Technology

Nvidia Expects TensorRT to Help it Grow Its Generative AI Dominance

Nvidia Expects TensorRT to Help it Grow Its Generative AI Dominance

Nvidia stated that it is expanding support for its TensorRT-LLM SDK to Windows and models such as Stable Diffusion in order to accelerate large language models (LLMs) and related tools. TensorRT accelerates inference, which is the process of sifting over pre-trained data and calculating probabilities to get a result — such as a newly created Stable Diffusion image. Nvidia hopes to play a larger role in generative AI with this software.

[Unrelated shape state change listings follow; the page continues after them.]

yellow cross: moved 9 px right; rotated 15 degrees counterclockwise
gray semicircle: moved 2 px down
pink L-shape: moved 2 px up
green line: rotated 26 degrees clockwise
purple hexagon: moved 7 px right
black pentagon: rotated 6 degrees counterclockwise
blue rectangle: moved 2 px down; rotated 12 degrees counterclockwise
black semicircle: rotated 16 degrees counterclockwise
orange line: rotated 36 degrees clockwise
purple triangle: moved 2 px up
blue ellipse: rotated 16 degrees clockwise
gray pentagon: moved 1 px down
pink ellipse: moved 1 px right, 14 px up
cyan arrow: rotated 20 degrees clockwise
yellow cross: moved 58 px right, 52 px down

TensorRT-LLM deconstructs LLMs such as Meta’s Llama 2 and other AI models such as Stability AI’s Stable Diffusion so that they can run quicker on Nvidia’s H100 GPUs. According to the business, by processing LLMs through TensorRT-LLM, “this acceleration significantly improves the experience for more sophisticated LLM use — like writing and coding assistants.”

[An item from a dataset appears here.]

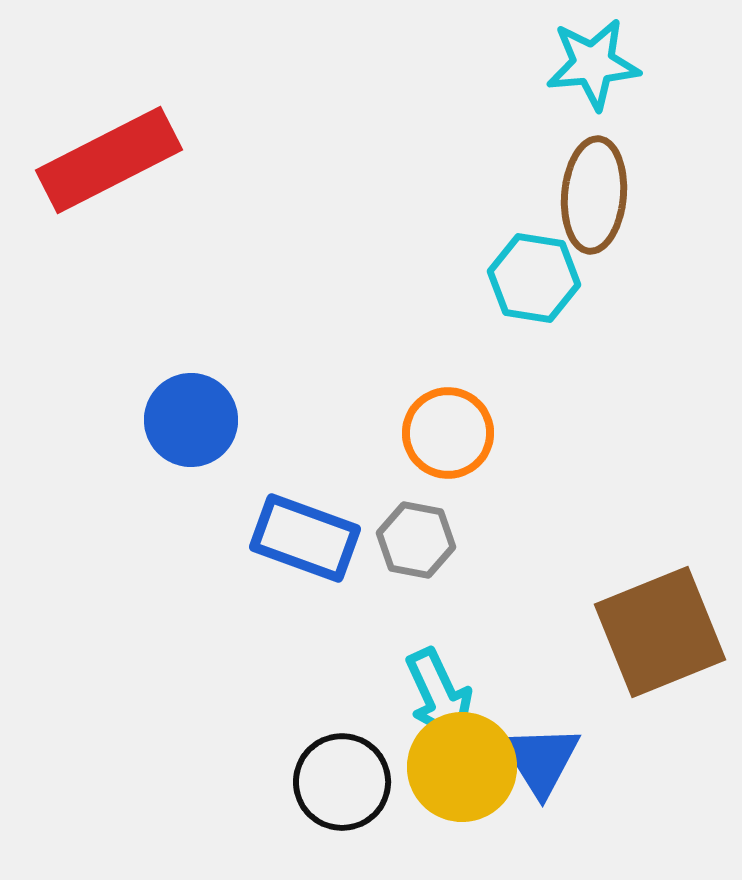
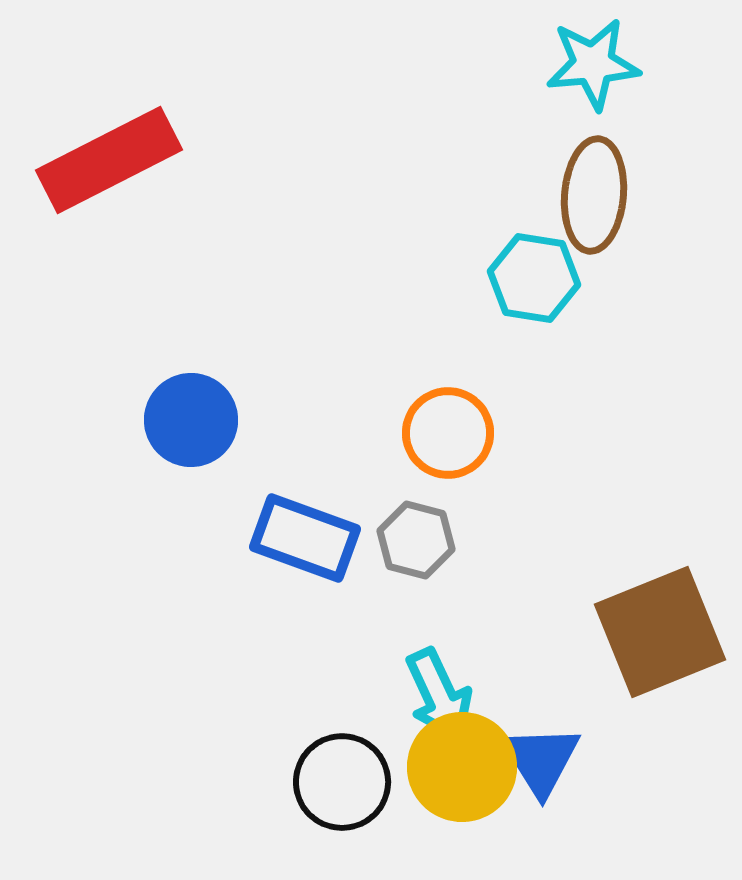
gray hexagon: rotated 4 degrees clockwise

In this manner, Nvidia can not only provide the GPUs that train and operate LLMs but also the software that allows models to run and work faster, preventing consumers from looking for other ways to make generative AI more cost-effective. TensorRT-LLM will be “available publicly to anyone who wants to use or integrate it,” according to the business, and the SDK will be published on its website.

Nvidia-Expects-TensorRT-to-Help-it-Grow-its-Generative-AI-Dominance
Nvidia Expects TensorRT to Help it Grow Its Generative AI Dominance

Nvidia already has a near-monopoly on the powerful CPUs that train LLMs like GPT-4 — and training and running one requires a large number of GPUs. Demand for its H100 GPUs has surged, with anticipated prices reaching $40,000 per chip. The GH200, a newer version of the company’s GPU, will be available next year. It’s no surprise that Nvidia’s revenue grew to $13.5 billion in the second quarter.

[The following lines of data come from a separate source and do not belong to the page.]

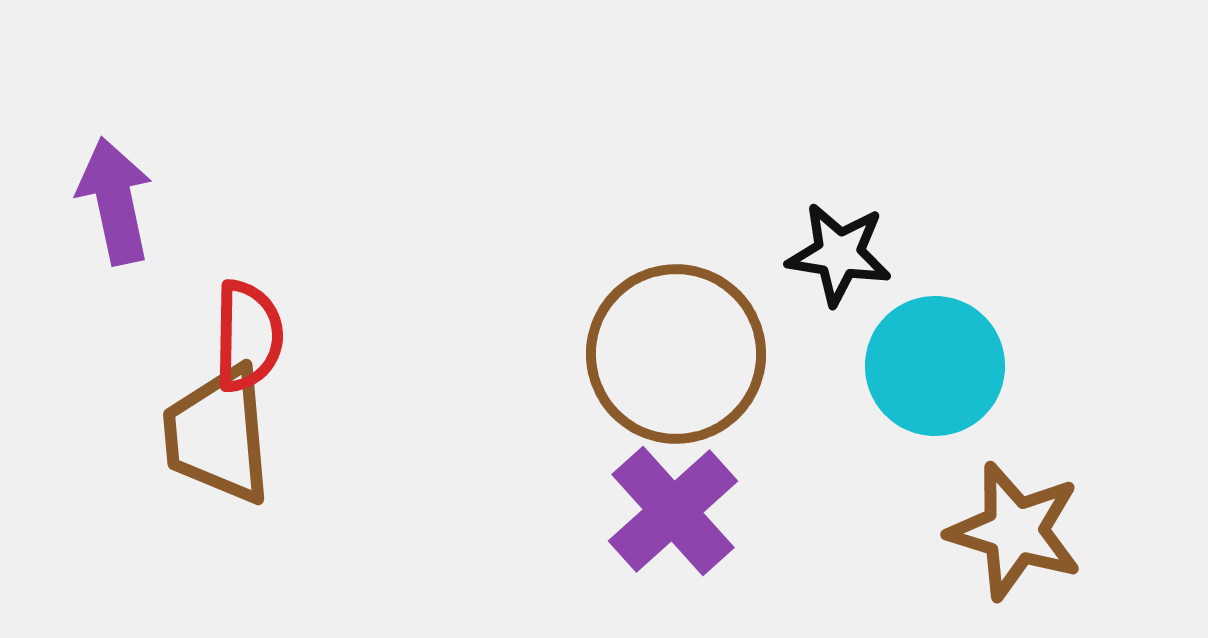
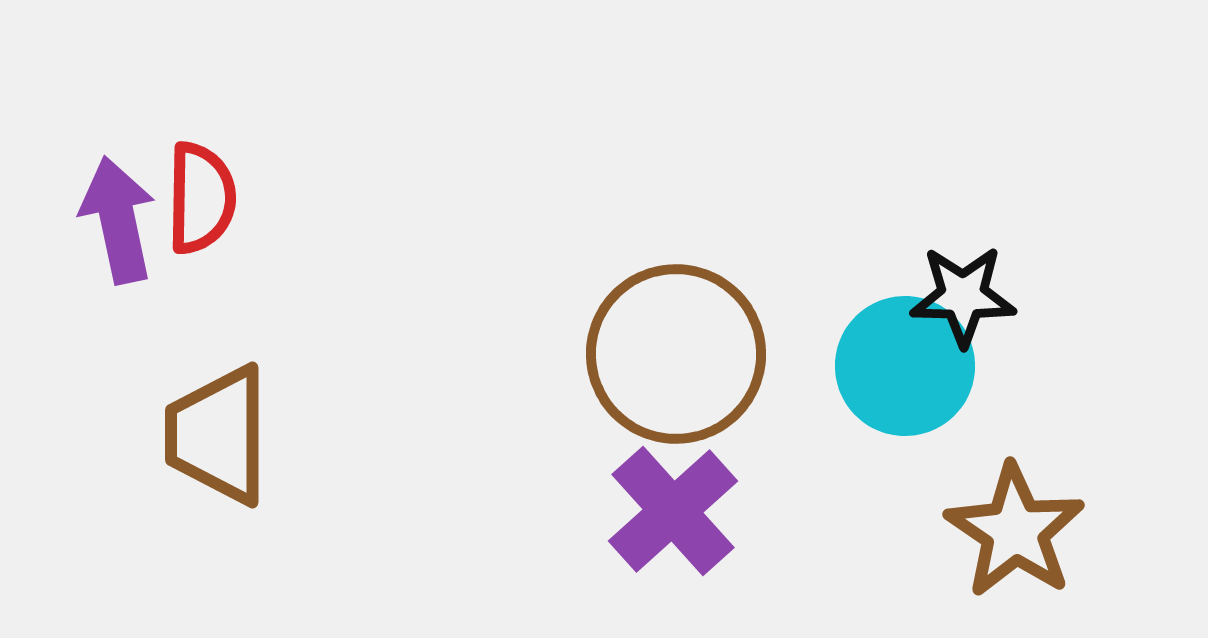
purple arrow: moved 3 px right, 19 px down
black star: moved 124 px right, 42 px down; rotated 8 degrees counterclockwise
red semicircle: moved 47 px left, 138 px up
cyan circle: moved 30 px left
brown trapezoid: rotated 5 degrees clockwise
brown star: rotated 17 degrees clockwise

However, the area of generative AI advances quickly, and new approaches for running LLMs without a large number of expensive GPUs have emerged. Microsoft and AMD have announced plans to develop their own CPUs in order to reduce their reliance on Nvidia.

And businesses have focused on the inference side of AI development. AMD intends to acquire software startup Nod.ai in order to enable LLMs to run exclusively on AMD hardware, while companies like SambaNova already provide services that make it easier to run models.

For the time being, Nvidia is the hardware leader in generative AI, but it appears to be aiming for a future in which users don’t have to rely on purchasing large quantities of its GPUs.